Print every line of the material below exactly as it stands, but omit the pictures.
-- Opening Marker --
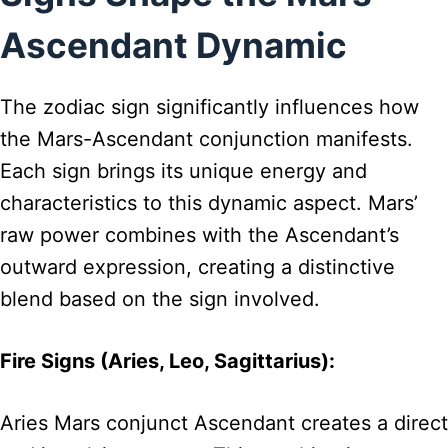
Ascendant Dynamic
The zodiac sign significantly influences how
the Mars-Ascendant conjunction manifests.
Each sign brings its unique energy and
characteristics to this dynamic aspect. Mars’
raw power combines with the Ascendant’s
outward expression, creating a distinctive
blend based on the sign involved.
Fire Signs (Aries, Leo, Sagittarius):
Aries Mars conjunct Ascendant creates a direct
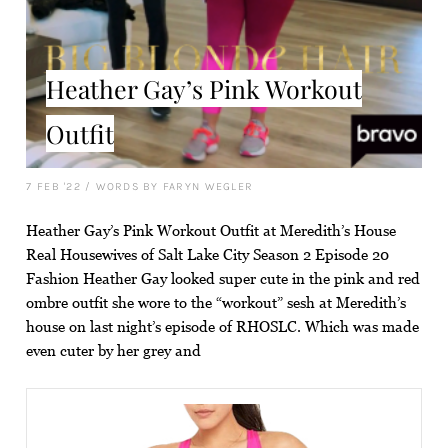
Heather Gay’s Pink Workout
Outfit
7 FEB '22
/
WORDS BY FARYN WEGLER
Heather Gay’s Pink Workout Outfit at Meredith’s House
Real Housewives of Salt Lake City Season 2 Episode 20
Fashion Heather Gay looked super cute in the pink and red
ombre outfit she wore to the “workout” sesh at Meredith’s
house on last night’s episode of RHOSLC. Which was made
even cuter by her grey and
-- Closing Marker --
Output for this task:
Ascendant Dynamic
The zodiac sign significantly influences how
the Mars-Ascendant conjunction manifests.
Each sign brings its unique energy and
characteristics to this dynamic aspect. Mars’
raw power combines with the Ascendant’s
outward expression, creating a distinctive
blend based on the sign involved.
Fire Signs (Aries, Leo, Sagittarius):
Aries Mars conjunct Ascendant creates a direct
Heather Gay’s Pink Workout
Outfit
7 FEB '22
/
WORDS BY FARYN WEGLER
Heather Gay’s Pink Workout Outfit at Meredith’s House
Real Housewives of Salt Lake City Season 2 Episode 20
Fashion Heather Gay looked super cute in the pink and red
ombre outfit she wore to the “workout” sesh at Meredith’s
house on last night’s episode of RHOSLC. Which was made
even cuter by her grey and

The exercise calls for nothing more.